▸ What is needed:
Extract only the lines from the start of the entries below to the line with "Vídeos com Frases (71, 191)", inclusive; omit every picture.

(Supplied material)

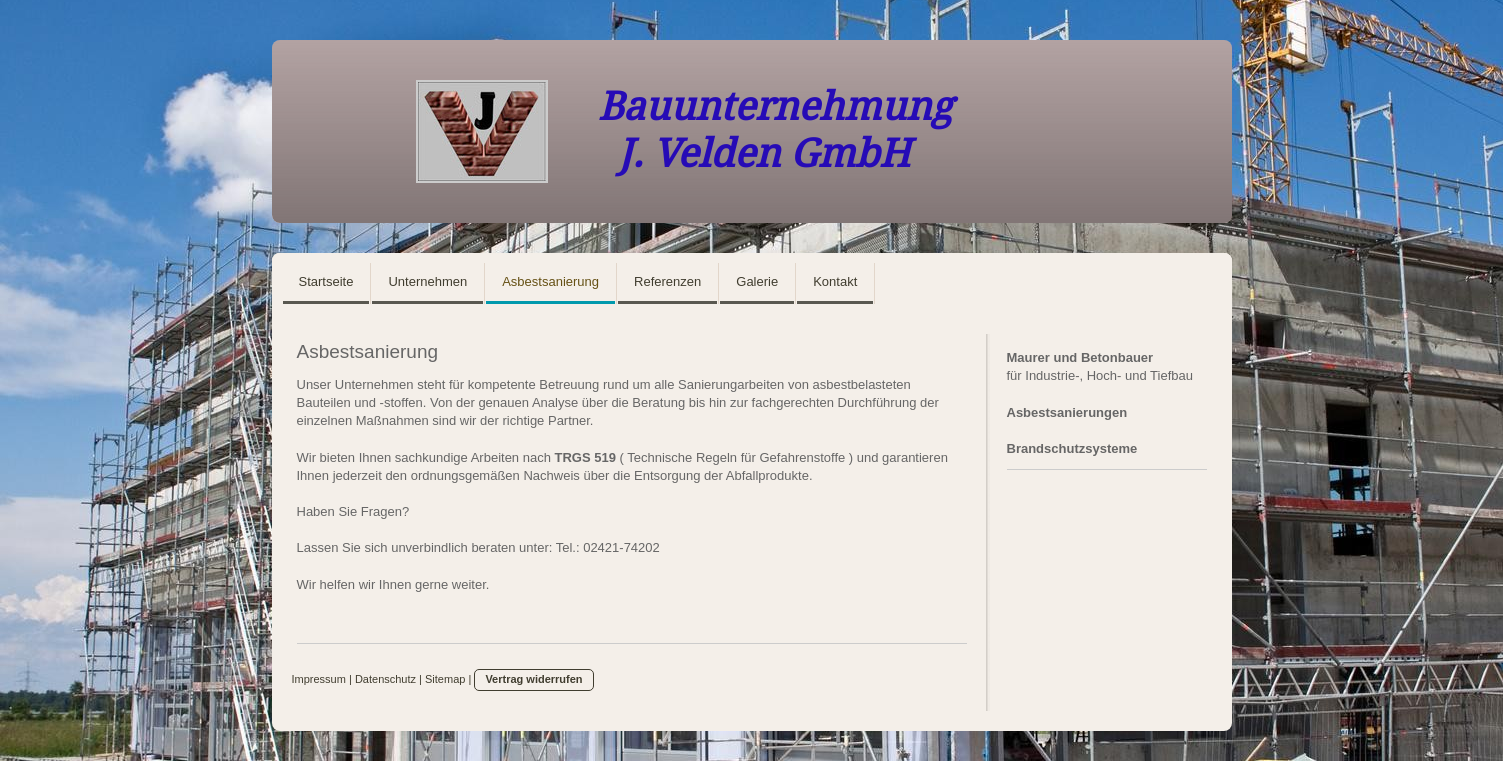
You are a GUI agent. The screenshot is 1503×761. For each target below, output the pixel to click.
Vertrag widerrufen (533, 679)
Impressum (319, 679)
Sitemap (445, 679)
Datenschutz (385, 679)
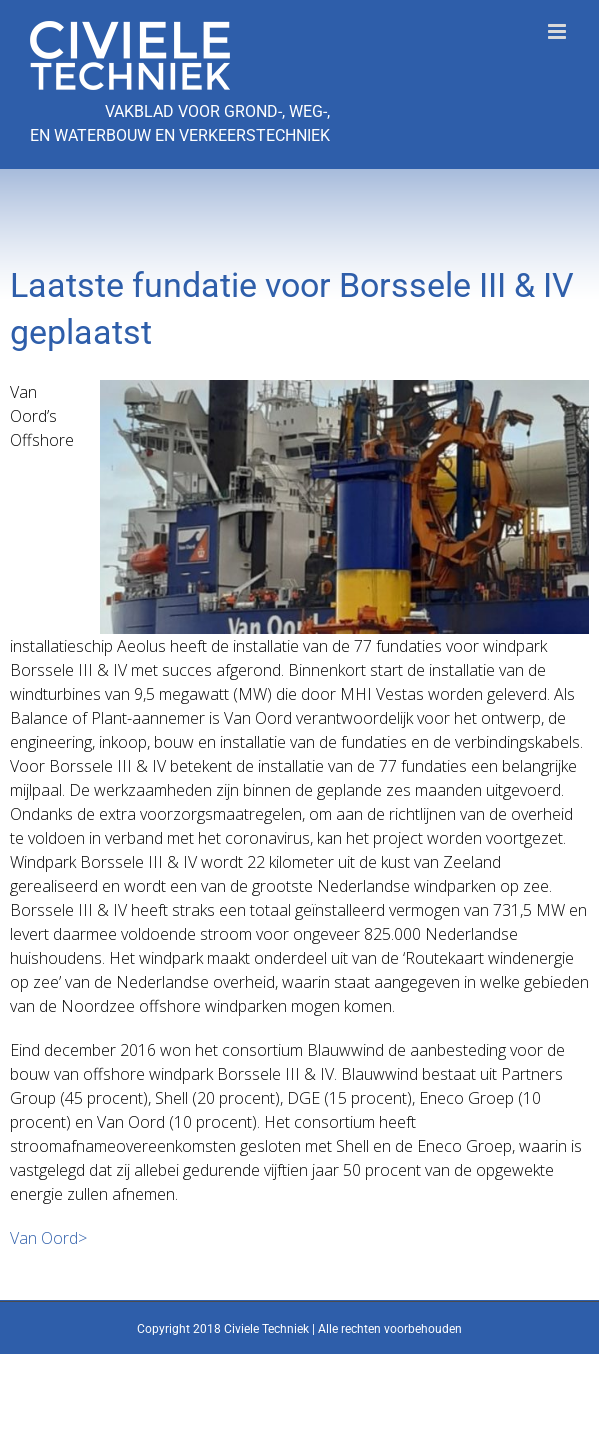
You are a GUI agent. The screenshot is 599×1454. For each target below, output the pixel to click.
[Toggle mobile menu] (558, 31)
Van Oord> (48, 1238)
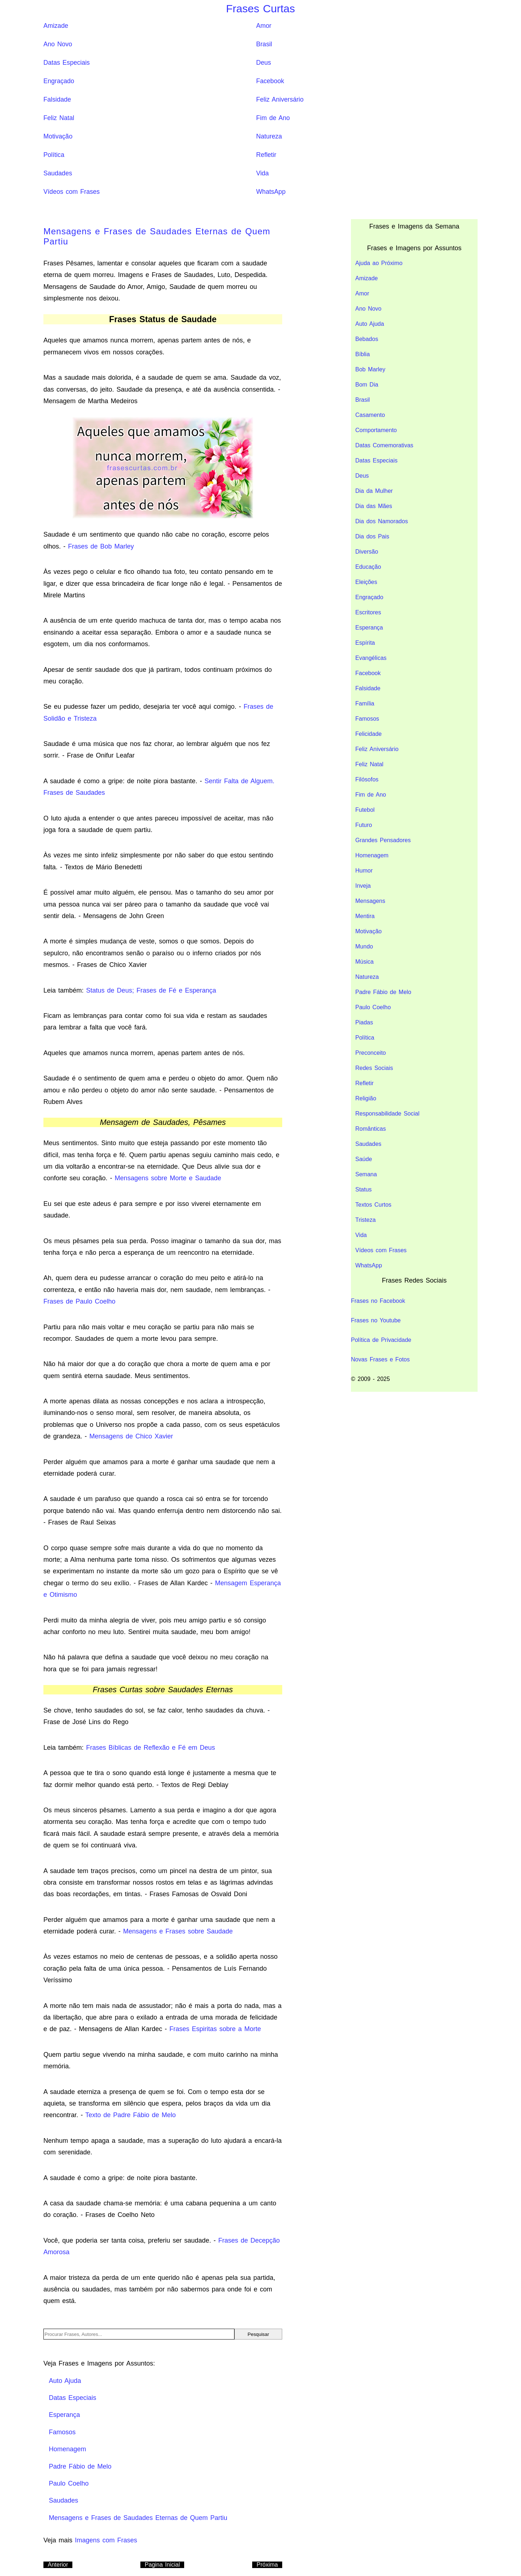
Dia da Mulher (374, 491)
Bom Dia (366, 384)
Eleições (366, 582)
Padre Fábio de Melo (383, 992)
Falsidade (57, 99)
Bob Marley (370, 369)
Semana (366, 1174)
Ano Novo (57, 44)
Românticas (370, 1129)
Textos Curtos (373, 1205)
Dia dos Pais (372, 536)
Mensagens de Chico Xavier (131, 1436)
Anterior (58, 2565)
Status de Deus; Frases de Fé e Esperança (151, 990)
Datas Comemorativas (384, 445)
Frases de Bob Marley (101, 546)
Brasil (264, 44)
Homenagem (372, 855)
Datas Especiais (66, 62)
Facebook (270, 81)
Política (53, 154)
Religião (365, 1098)
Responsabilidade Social (387, 1113)
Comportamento (376, 430)
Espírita (365, 643)
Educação (368, 567)
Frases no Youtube (376, 1320)
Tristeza (365, 1220)
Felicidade (368, 734)
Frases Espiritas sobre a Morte (215, 2029)
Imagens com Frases (106, 2540)
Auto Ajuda (369, 324)
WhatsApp (270, 191)
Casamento (370, 415)
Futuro (363, 825)
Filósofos (366, 779)
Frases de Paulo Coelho (79, 1301)
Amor (263, 25)
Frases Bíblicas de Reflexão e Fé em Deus (150, 1747)
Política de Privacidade (381, 1340)
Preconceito (370, 1053)
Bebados (366, 339)
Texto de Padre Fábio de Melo (130, 2115)
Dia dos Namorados (381, 521)
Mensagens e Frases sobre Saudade (178, 1931)
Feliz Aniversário (280, 99)
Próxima (267, 2565)
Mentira (364, 916)
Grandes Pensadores (383, 840)
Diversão (366, 552)
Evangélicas (370, 658)
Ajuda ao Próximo (378, 263)
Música (364, 962)
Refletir (266, 154)
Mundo (364, 946)
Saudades (57, 173)
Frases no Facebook (378, 1301)
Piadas (364, 1022)
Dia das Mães (373, 506)
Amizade (55, 25)
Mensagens (370, 901)
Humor (364, 870)
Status (363, 1189)
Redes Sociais (374, 1068)
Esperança (369, 627)
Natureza (269, 136)
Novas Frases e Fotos (380, 1359)
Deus (263, 62)
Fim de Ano (273, 117)
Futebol (364, 810)
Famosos (367, 719)
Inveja (363, 886)
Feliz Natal (58, 117)
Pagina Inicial (162, 2565)
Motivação (57, 136)
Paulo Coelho (373, 1007)
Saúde (363, 1159)
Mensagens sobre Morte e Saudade (168, 1178)
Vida (262, 173)
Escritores (368, 612)
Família (364, 703)
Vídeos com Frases (71, 191)
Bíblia (362, 354)
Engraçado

(End Supplied material)

▸ Result:
You are a GUI agent. The screenshot is 1503×761. For each target below, output the pixel to click.
Vertrag widerrufen (533, 679)
Impressum (319, 679)
Sitemap (445, 679)
Datenschutz (385, 679)
You are a GUI agent. The screenshot is 599×1454. For each target below, output the pixel to click.
[Toggle mobile menu] (558, 31)
Van Oord> (48, 1238)
Dia da Mulher (374, 491)
Bom Dia (366, 384)
Eleições (366, 582)
Padre Fábio de Melo (383, 992)
Falsidade (57, 99)
Bob Marley (370, 369)
Semana (366, 1174)
Ano Novo (57, 44)
Românticas (370, 1129)
Textos Curtos (373, 1205)
Dia dos Pais (372, 536)
Mensagens de Chico Xavier (131, 1436)
Anterior (58, 2565)
Status de Deus; Frases de Fé e Esperança (151, 990)
Datas Comemorativas (384, 445)
Frases de Bob Marley (101, 546)
Brasil (264, 44)
Homenagem (372, 855)
Datas Especiais (66, 62)
Facebook (270, 81)
Política (53, 154)
Religião (365, 1098)
Responsabilidade Social (387, 1113)
Comportamento (376, 430)
Espírita (365, 643)
Educação (368, 567)
Frases no Youtube (376, 1320)
Tristeza (365, 1220)
Felicidade (368, 734)
Frases Espiritas sobre a Morte (215, 2029)
Imagens com Frases (106, 2540)
Auto Ajuda (369, 324)
WhatsApp (270, 191)
Casamento (370, 415)
Futuro (363, 825)
Filósofos (366, 779)
Frases de Paulo Coelho (79, 1301)
Amor (263, 25)
Frases Bíblicas de Reflexão e Fé em Deus (150, 1747)
Política de Privacidade (381, 1340)
Preconceito (370, 1053)
Bebados (366, 339)
Texto de Padre Fábio de Melo (130, 2115)
Dia dos Namorados (381, 521)
Mensagens e Frases sobre Saudade (178, 1931)
Feliz Aniversário (280, 99)
Próxima (267, 2565)
Mentira (364, 916)
Grandes Pensadores (383, 840)
Diversão (366, 552)
Evangélicas (370, 658)
Ajuda ao Próximo (378, 263)
Música (364, 962)
Refletir (266, 154)
Mundo (364, 946)
Saudades (57, 173)
Frases no Facebook (378, 1301)
Piadas (364, 1022)
Dia das Mães (373, 506)
Amizade (55, 25)
Mensagens (370, 901)
Humor (364, 870)
Status (363, 1189)
Redes Sociais (374, 1068)
Esperança (369, 627)
Natureza (269, 136)
Novas Frases e Fotos (380, 1359)
Deus (263, 62)
Fim de Ano (273, 117)
Futebol (364, 810)
Famosos (367, 719)
Inveja (363, 886)
Feliz Natal (58, 117)
Pagina Inicial (162, 2565)
Motivação (57, 136)
Paulo Coelho (373, 1007)
Saúde (363, 1159)
Mensagens sobre Morte e Saudade (168, 1178)
Vida (262, 173)
Escritores (368, 612)
Família (364, 703)
Vídeos com Frases (71, 191)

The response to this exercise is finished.